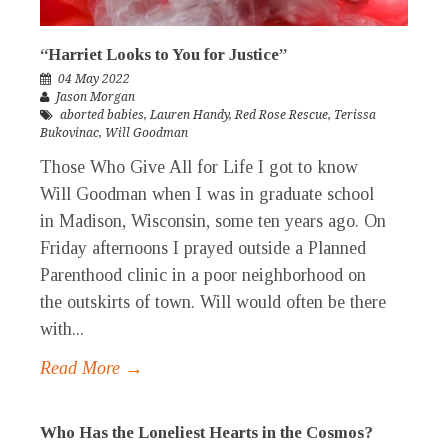
“Harriet Looks to You for Justice”
04 May 2022
Jason Morgan
aborted babies
,
Lauren Handy
,
Red Rose Rescue
,
Terissa
Bukovinac
,
Will Goodman
Those Who Give All for Life I got to know
Will Goodman when I was in graduate school
in Madison, Wisconsin, some ten years ago. On
Friday afternoons I prayed outside a Planned
Parenthood clinic in a poor neighborhood on
the outskirts of town. Will would often be there
with...
Read More →
Who Has the Loneliest Hearts in the Cosmos?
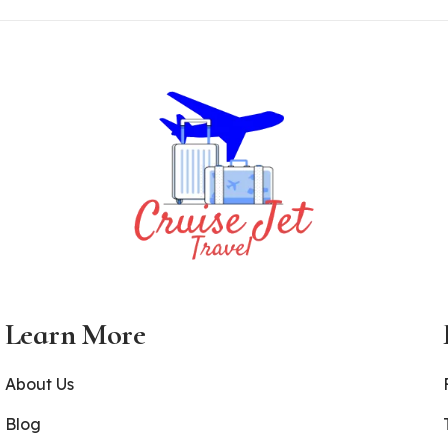
Learn More
About Us
Blog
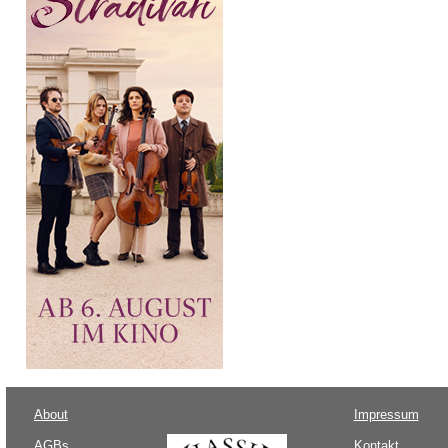
About
Impressum
AGBs
Kontakt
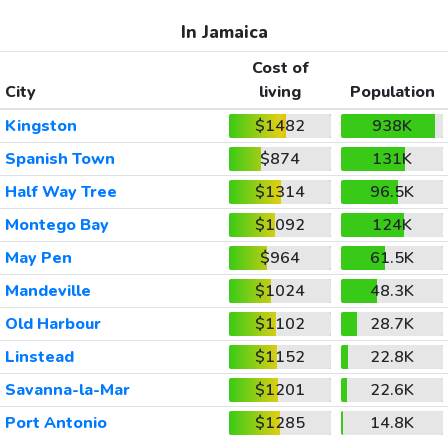
In Jamaica
Cost of
City
living
Population
Kingston
$1482
938K
Spanish Town
$874
131K
Half Way Tree
$1314
96.5K
Montego Bay
$1092
124K
May Pen
$964
61.5K
Mandeville
$1024
48.3K
Old Harbour
$1102
28.7K
Linstead
$1152
22.8K
Savanna-la-Mar
$1201
22.6K
Port Antonio
$1285
14.8K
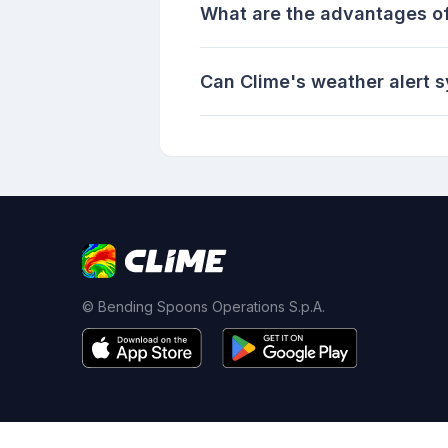
What are the advantages of
Can Clime's weather alert s
© Bending Spoons Operations S.p.A.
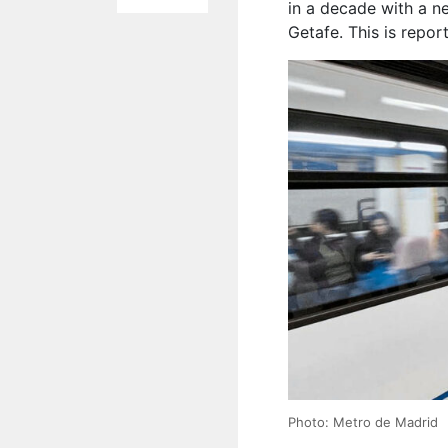
in a decade with a n
Getafe. This is repo
Photo: Metro de Madrid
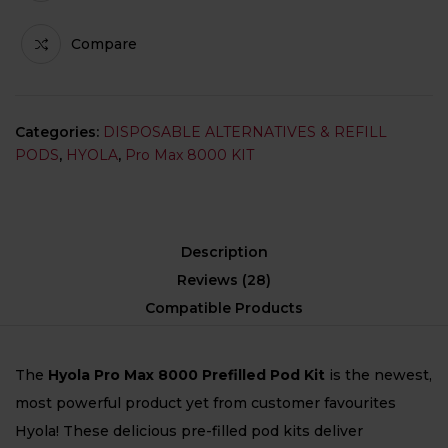
Compare
Categories:
DISPOSABLE ALTERNATIVES & REFILL
PODS
,
HYOLA
,
Pro Max 8000 KIT
Description
Reviews (28)
Compatible Products
The
Hyola Pro Max 8000 Prefilled Pod Kit
is the newest,
most powerful product yet from customer favourites
Hyola! These delicious pre-filled pod kits deliver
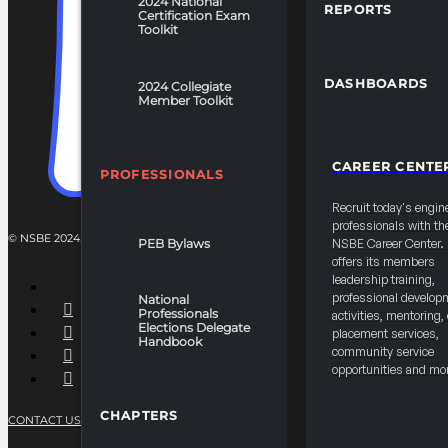
2024 National
REPORTS
Certification Exam
Toolkit
DASHBOARDS
2024 Collegiate
Member Toolkit
CAREER CENTE
PROFESSIONALS
Recruit today's engin
professionals with th
© NSBE 2024. ALL RIGHTS RESERVED.
PEB Bylaws
NSBE Career Center
offers its members
leadership training,
professional develop
National
Professionals
activities, mentoring,
Elections Delegate
placement services,
Handbook
community service
opportunities and mo
CHAPTERS
CONTACT US
PRIVACY POLICY
TERMS OF SERVICE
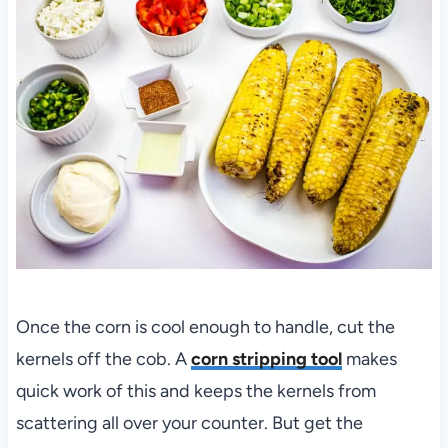
Once the corn is cool enough to handle, cut the
kernels off the cob. A
corn stripping tool
makes
quick work of this and keeps the kernels from
scattering all over your counter. But get the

Directions → The material above must be printed exactly, with its pictures left out.

Solution below →
“Harriet Looks to You for Justice”
04 May 2022
Jason Morgan
aborted babies
,
Lauren Handy
,
Red Rose Rescue
,
Terissa
Bukovinac
,
Will Goodman
Those Who Give All for Life I got to know
Will Goodman when I was in graduate school
in Madison, Wisconsin, some ten years ago. On
Friday afternoons I prayed outside a Planned
Parenthood clinic in a poor neighborhood on
the outskirts of town. Will would often be there
with...
Read More →
Who Has the Loneliest Hearts in the Cosmos?
Learn More
About Us
Blog
About
Impressum
AGBs
Kontakt
In Jamaica
Cost of
City
living
Population
Kingston
$1482
938K
Spanish Town
$874
131K
Half Way Tree
$1314
96.5K
Montego Bay
$1092
124K
May Pen
$964
61.5K
Mandeville
$1024
48.3K
Old Harbour
$1102
28.7K
Linstead
$1152
22.8K
Savanna-la-Mar
$1201
22.6K
Port Antonio
$1285
14.8K
What are the advantages of
Can Clime's weather alert s
© Bending Spoons Operations S.p.A.
in a decade with a n
Getafe. This is repo
Photo: Metro de Madrid
Compare
Categories:
DISPOSABLE ALTERNATIVES & REFILL
PODS
,
HYOLA
,
Pro Max 8000 KIT
Description
Reviews (28)
Compatible Products
The
Hyola Pro Max 8000 Prefilled Pod Kit
is the newest,
most powerful product yet from customer favourites
Hyola! These delicious pre-filled pod kits deliver
2024 National
REPORTS
Certification Exam
Toolkit
DASHBOARDS
2024 Collegiate
Member Toolkit
CAREER CENTE
PROFESSIONALS
Recruit today's engin
professionals with th
© NSBE 2024. ALL RIGHTS RESERVED.
PEB Bylaws
NSBE Career Center
offers its members
leadership training,
professional develop
National
Professionals
activities, mentoring,
Elections Delegate
placement services,
Handbook
community service
opportunities and mo
CHAPTERS
CONTACT US
PRIVACY POLICY
TERMS OF SERVICE
Once the corn is cool enough to handle, cut the
kernels off the cob. A
corn stripping tool
makes
quick work of this and keeps the kernels from
scattering all over your counter. But get the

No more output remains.